A Batfamily adventure

Pete Volk: Hi, Susana. I’ve always enjoyed Batman stories that sprawl out into the larger Batfamily. Solo Batman stories can be fun, but I’m itching for something that involves the whole crew. Bonus points if there is some thoughtfulness around the complicated nature of a crime-fighting family (especially when some of those family members were raised to fight crime since they were children). Can you give me something good with many different Bat- and birdpeople working together to solve a mystery? An additional note: I have a soft spot for Nightwing.

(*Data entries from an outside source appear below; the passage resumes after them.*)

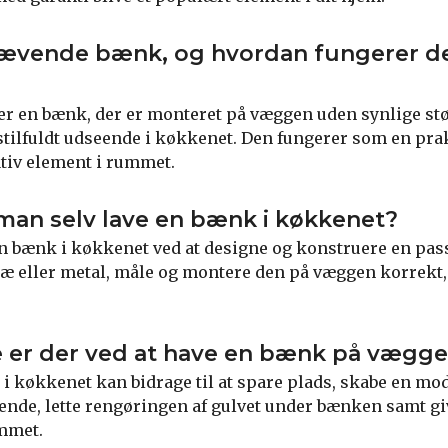
vævende bænk, og hvordan fungerer de
 en bænk, der er monteret på væggen uden synlige støt
g stilfuldt udseende i køkkenet. Den fungerer som en pr
tiv element i rummet.
man selv lave en bænk i køkkenet?
en bænk i køkkenet ved at designe og konstruere en pa
æ eller metal, måle og montere den på væggen korrekt, 
e er der ved at have en bænk på vægge
 køkkenet kan bidrage til at spare plads, skabe en mo
nde, lette rengøringen af gulvet under bænken samt gi
ummet.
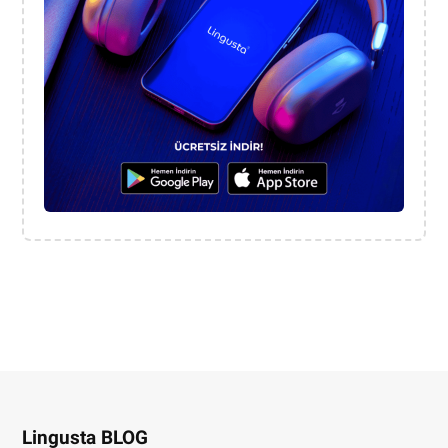
Lingusta BLOG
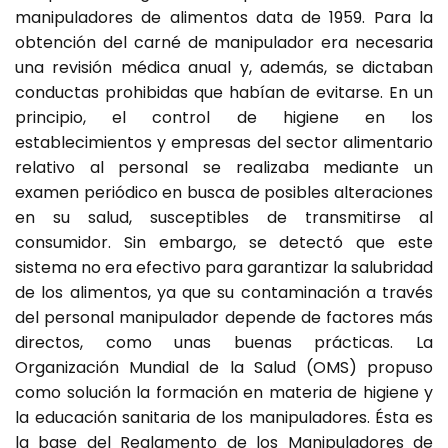
manipuladores de alimentos data de 1959. Para la
obtención del carné de manipulador era necesaria
una revisión médica anual y, además, se dictaban
conductas prohibidas que habían de evitarse. En un
principio, el control de higiene en los
establecimientos y empresas del sector alimentario
relativo al personal se realizaba mediante un
examen periódico en busca de posibles alteraciones
en su salud, susceptibles de transmitirse al
consumidor. Sin embargo, se detectó que este
sistema no era efectivo para garantizar la salubridad
de los alimentos, ya que su contaminación a través
del personal manipulador depende de factores más
directos, como unas buenas prácticas. La
Organización Mundial de la Salud (OMS) propuso
como solución la formación en materia de higiene y
la educación sanitaria de los manipuladores. Ésta es
la base del Reglamento de los Manipuladores de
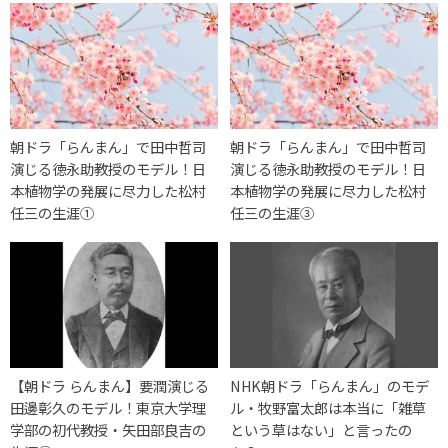
朝ドラ「らんまん」で田中哲司
朝ドラ「らんまん」で田中哲司
演じる徳永助教授のモデル！日
演じる徳永助教授のモデル！日
本植物学の発展に尽力した松村
本植物学の発展に尽力した松村
任三の生涯①
任三の生涯③
【朝ドラ らんまん】要潤演じる
NHK朝ドラ「らんまん」のモデ
田邊彰久のモデル！東京大学理
ル・牧野富太郎は本当に「雑草
学部の初代教授・矢田部良吉の
という草はない」と言ったの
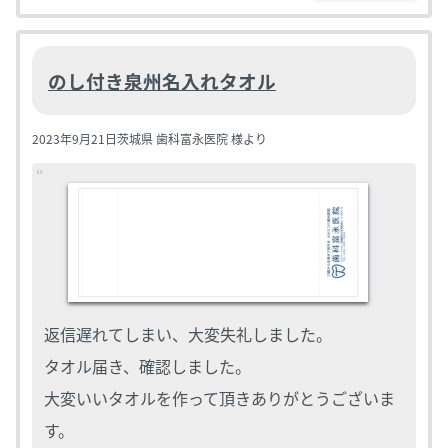
のし付き泉州名入れタオル
2023年9月21日
茨城県 歯科富永医院 様より
返信遅れてしまい、大変失礼しました。
タオル届き、確認しました。
大変いいタオルを作って頂きありがとうございま
す。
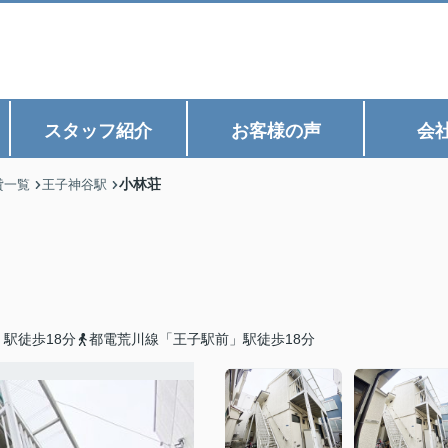
スタッフ紹介
お客様の声
会
小林荘
貸一覧
王子神谷駅
駅徒歩18分
都電荒川線「王子駅前」駅徒歩18分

From Bruce Wayne: Murderer? DC Comics

Susana: Pete, drop what you are doing and read Bruce Wayne: Murderer/Fugitive! No joke, this is the arc that made me stop waiting for the trade and start visiting a comic shop weekly because I had to find out what happened next. It is also maybe the best contained introduction to the Bat-family and its web of drama.

Plot-wise, the story is: Someone does a murder-frame-job on billionaire Bruce Wayne so good that even the Bat-family starts to doubt his innocence, and he is arrested and thrown in Blackgate prison pending trial. Then Batman makes a quintessentially Batman decision: If being Bruce Wayne is a liability, he’ll just stop being Bruce Wayne. He disappears from prison and resumes vigilante-ing. His family, who have been trying to clear his name, hate this.

For one of those crossovers where the story is spread across multiple ongoing series from different creative teams, Bruce Wayne: Murderer/Fugitive is a shockingly well-coordinated symphony of family drama, played by a pack of exemplary writers and artists. It’s a rare story that says “It is exhausting to know Batman on a personal level, and he needs to do better.” I love it to death and I think you will, too.

A Batman that is basically Green Lantern sci-fi nonsense

Patches: Dear Susana, I am back because I am THE JOKER!!!! Actually I’m just indulgent and want something completely different than my first request. I love grounded Batman stories, but I also love the cosmic side of DC’s universe. Big fan of zipping over to Apokolips for a bit of New Gods shit. One of my life goals is meeting Mogo. So did Batman ever embrace science fiction and figure out how to propel Bruce into the weird and wonderful without losing sense of what made him Batman? (And without jumping ahead to the Batman Beyond timeline?)

A winged Thanagarian police officer mistakes Batman’s cape for wings. When corrected, he says “I’m sorry. I assumed it was for a purpose,” in Batman Universe #3, DC Comics (2019). Brian Michael Bendis, Nick Derington/DC Comics

Susana: Patches, I’m going to allow this because I have a perfect answer: Batman: Universe by Brian Michael Bendis and Nick Derington. To paraphrase Bendis’ own descriptions of this graphic novel, it’s the victory lap the long time Marvel Comics writer took once he was handed the keys to the DC Universe.

Batman visits Gorilla City, and Hawkman’s home planet, and hangs out with Green Lantern on Dinosaur Island. Sure, there’s a plot — something about a Fabergé egg and Vandal Savage — but really it’s a story about Batman uncontrollably teleporting through space and time.

Also, it’s got Jonah Hex. And I know how much you love Jonah Hex.